What to do:
In the data, find each line where the word "More" appears and list that line.

------------------------------------------------

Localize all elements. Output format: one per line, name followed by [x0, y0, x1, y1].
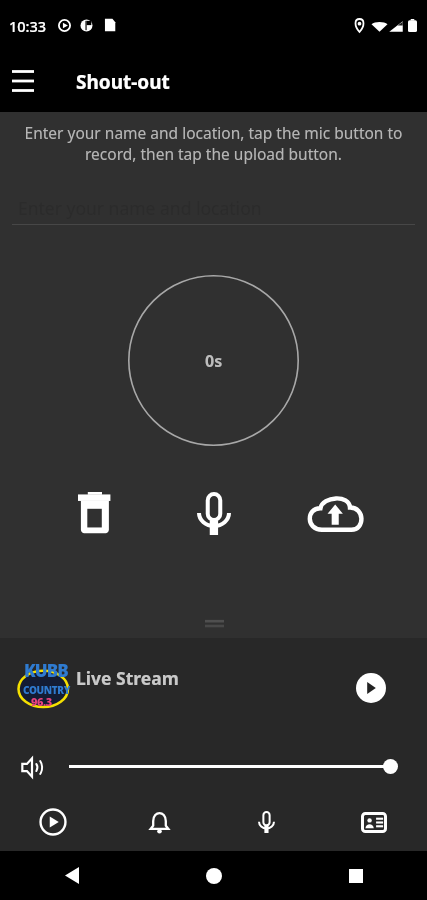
staticText: Shout-out — [76, 69, 170, 95]
button[interactable]: Delete recording — [62, 481, 126, 545]
button[interactable]: Record — [182, 481, 246, 545]
button[interactable]: Home — [143, 851, 285, 900]
staticText: Live Stream — [76, 666, 179, 690]
staticText: KUBB — [24, 659, 68, 682]
button[interactable] — [0, 638, 427, 722]
button[interactable]: Shout-out — [213, 793, 320, 851]
button[interactable]: Upload — [301, 481, 369, 545]
button[interactable]: Contact — [320, 793, 427, 851]
staticText: 0s — [205, 350, 223, 372]
button[interactable]: Back — [0, 851, 143, 900]
staticText: 96.3 — [31, 694, 52, 709]
staticText: 10:33 — [9, 16, 47, 36]
button[interactable]: Play live stream — [356, 673, 386, 703]
button[interactable]: Alerts — [106, 793, 213, 851]
button[interactable]: Recent apps — [285, 851, 427, 900]
staticText: COUNTRY — [23, 683, 71, 697]
button[interactable]: Open navigation menu — [0, 50, 46, 112]
button[interactable]: Listen live — [0, 793, 106, 851]
staticText: Enter your name and location, tap the mi… — [8, 122, 419, 165]
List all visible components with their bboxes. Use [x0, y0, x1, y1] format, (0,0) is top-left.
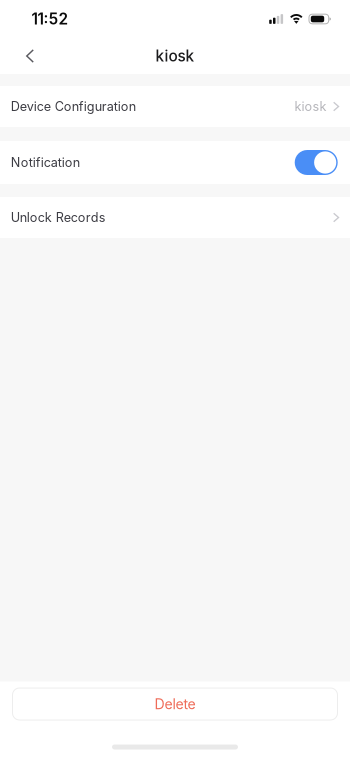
button[interactable]: Back	[6, 38, 54, 74]
button[interactable]: Delete	[12, 688, 338, 720]
button[interactable]: Unlock Records	[0, 197, 350, 238]
staticText: Delete	[154, 695, 196, 712]
button[interactable]: Notification	[295, 150, 338, 175]
button[interactable]: Device Configuration	[0, 86, 350, 127]
staticText: Notification	[11, 155, 80, 170]
staticText: kiosk	[156, 47, 194, 65]
staticText: Unlock Records	[11, 210, 106, 225]
staticText: Device Configuration	[11, 99, 136, 114]
staticText: kiosk	[294, 99, 326, 114]
staticText: 11:52	[32, 10, 68, 28]
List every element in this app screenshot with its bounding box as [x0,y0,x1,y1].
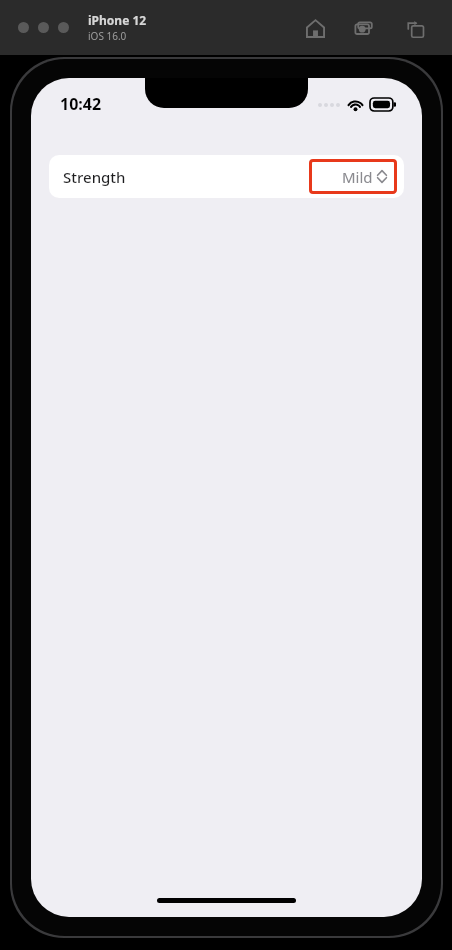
staticText: iOS 16.0 [88,29,127,43]
button[interactable] [58,22,69,33]
button[interactable] [38,22,49,33]
button[interactable]: Screenshot [348,11,382,45]
button[interactable] [18,22,29,33]
button[interactable]: Mild [309,159,397,194]
staticText: Strength [63,167,126,187]
button[interactable]: Rotate [398,11,432,45]
button[interactable]: Strength [49,155,404,198]
staticText: iPhone 12 [88,12,147,28]
staticText: 10:42 [60,93,102,115]
staticText: Mild [342,167,373,187]
button[interactable]: Home [298,11,332,45]
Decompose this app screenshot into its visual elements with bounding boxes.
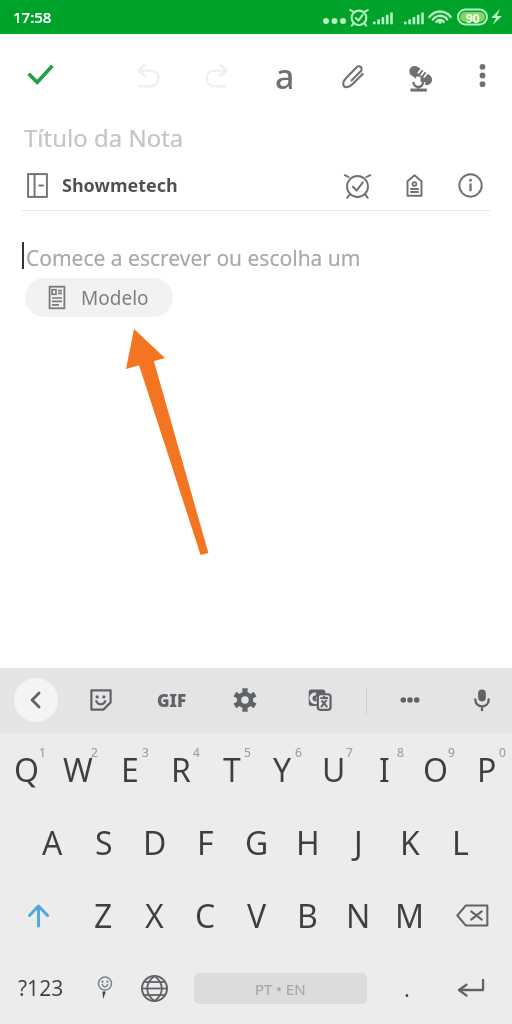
staticText: 5: [244, 744, 251, 760]
button[interactable]: GIF: [148, 678, 196, 722]
button[interactable]: Voice input: [460, 678, 504, 722]
button[interactable]: T: [206, 733, 257, 806]
staticText: 2: [91, 744, 98, 760]
button[interactable]: C: [180, 879, 231, 952]
staticText: a: [275, 53, 295, 97]
button[interactable]: W: [52, 733, 104, 806]
staticText: M: [395, 894, 425, 938]
staticText: O: [423, 748, 448, 792]
staticText: Comece a escrever ou escolha um: [26, 244, 361, 273]
button[interactable]: ?123: [0, 952, 82, 1024]
button[interactable]: Reminder: [339, 167, 375, 203]
button[interactable]: B: [282, 879, 333, 952]
button[interactable]: H: [282, 806, 333, 879]
staticText: U: [322, 748, 346, 792]
staticText: GIF: [157, 689, 187, 712]
button[interactable]: G: [231, 806, 282, 879]
button[interactable]: Info: [452, 167, 488, 203]
button[interactable]: Backspace: [437, 879, 507, 952]
staticText: D: [143, 821, 167, 865]
button[interactable]: PT • EN: [194, 973, 367, 1004]
staticText: 3: [142, 744, 149, 760]
staticText: Z: [94, 894, 113, 938]
staticText: V: [247, 894, 267, 938]
staticText: 17:58: [13, 7, 52, 27]
staticText: L: [452, 821, 469, 865]
staticText: 6: [295, 744, 302, 760]
button[interactable]: Attach: [330, 53, 374, 97]
button[interactable]: .: [380, 952, 434, 1024]
button[interactable]: V: [231, 879, 282, 952]
button[interactable]: D: [129, 806, 180, 879]
button[interactable]: N: [333, 879, 384, 952]
staticText: A: [42, 821, 63, 865]
button[interactable]: Translate: [298, 678, 342, 722]
staticText: H: [296, 821, 320, 865]
button[interactable]: Keyboard settings: [223, 678, 267, 722]
staticText: X: [145, 894, 164, 938]
button[interactable]: Shift: [0, 879, 77, 952]
button[interactable]: F: [180, 806, 231, 879]
button[interactable]: Change language: [128, 952, 180, 1024]
button[interactable]: Save note: [18, 53, 62, 97]
staticText: E: [121, 748, 139, 792]
staticText: .: [404, 973, 410, 1003]
button[interactable]: Q: [0, 733, 52, 806]
button[interactable]: M: [384, 879, 435, 952]
button[interactable]: Stickers: [79, 678, 123, 722]
button[interactable]: More options: [460, 53, 504, 97]
staticText: K: [400, 821, 420, 865]
button[interactable]: U: [308, 733, 359, 806]
staticText: C: [195, 894, 216, 938]
button[interactable]: A: [27, 806, 78, 879]
button[interactable]: Modelo: [25, 278, 173, 317]
staticText: Y: [273, 748, 292, 792]
staticText: Modelo: [81, 285, 149, 311]
button[interactable]: Z: [77, 879, 129, 952]
button[interactable]: Voice typing: [398, 53, 442, 97]
button[interactable]: I: [359, 733, 410, 806]
staticText: J: [354, 821, 363, 865]
staticText: 4: [193, 744, 200, 760]
button[interactable]: Redo: [194, 53, 238, 97]
staticText: W: [63, 748, 93, 792]
button[interactable]: P: [461, 733, 512, 806]
button[interactable]: E: [104, 733, 155, 806]
staticText: 1: [39, 744, 46, 760]
staticText: P: [477, 748, 497, 792]
button[interactable]: K: [384, 806, 435, 879]
button[interactable]: R: [155, 733, 206, 806]
staticText: Q: [14, 748, 39, 792]
button[interactable]: J: [333, 806, 384, 879]
button[interactable]: Y: [257, 733, 308, 806]
button[interactable]: More: [388, 678, 432, 722]
staticText: Showmetech: [62, 173, 178, 198]
staticText: 0: [499, 744, 506, 760]
staticText: B: [297, 894, 318, 938]
button[interactable]: Enter: [436, 952, 506, 1024]
staticText: 9: [448, 744, 455, 760]
staticText: S: [95, 821, 113, 865]
staticText: T: [223, 748, 241, 792]
button[interactable]: L: [435, 806, 486, 879]
staticText: 90: [466, 10, 480, 25]
staticText: F: [197, 821, 214, 865]
button[interactable]: Back: [14, 678, 58, 722]
staticText: N: [346, 894, 371, 938]
button[interactable]: Text format: [263, 53, 307, 97]
staticText: 8: [397, 744, 404, 760]
button[interactable]: Undo: [126, 53, 170, 97]
staticText: Título da Nota: [24, 121, 184, 154]
button[interactable]: Emoji and comma: [82, 952, 128, 1024]
staticText: R: [171, 748, 191, 792]
button[interactable]: O: [410, 733, 461, 806]
button[interactable]: S: [78, 806, 129, 879]
staticText: I: [379, 748, 390, 792]
staticText: PT • EN: [255, 979, 306, 999]
staticText: ?123: [18, 974, 64, 1003]
button[interactable]: X: [129, 879, 180, 952]
staticText: 7: [346, 744, 353, 760]
button[interactable]: Label: [396, 167, 432, 203]
staticText: G: [245, 821, 269, 865]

------------------------------------------------

Answer to this exercise:
button[interactable]: More options: [460, 53, 504, 97]
button[interactable]: More: [388, 678, 432, 722]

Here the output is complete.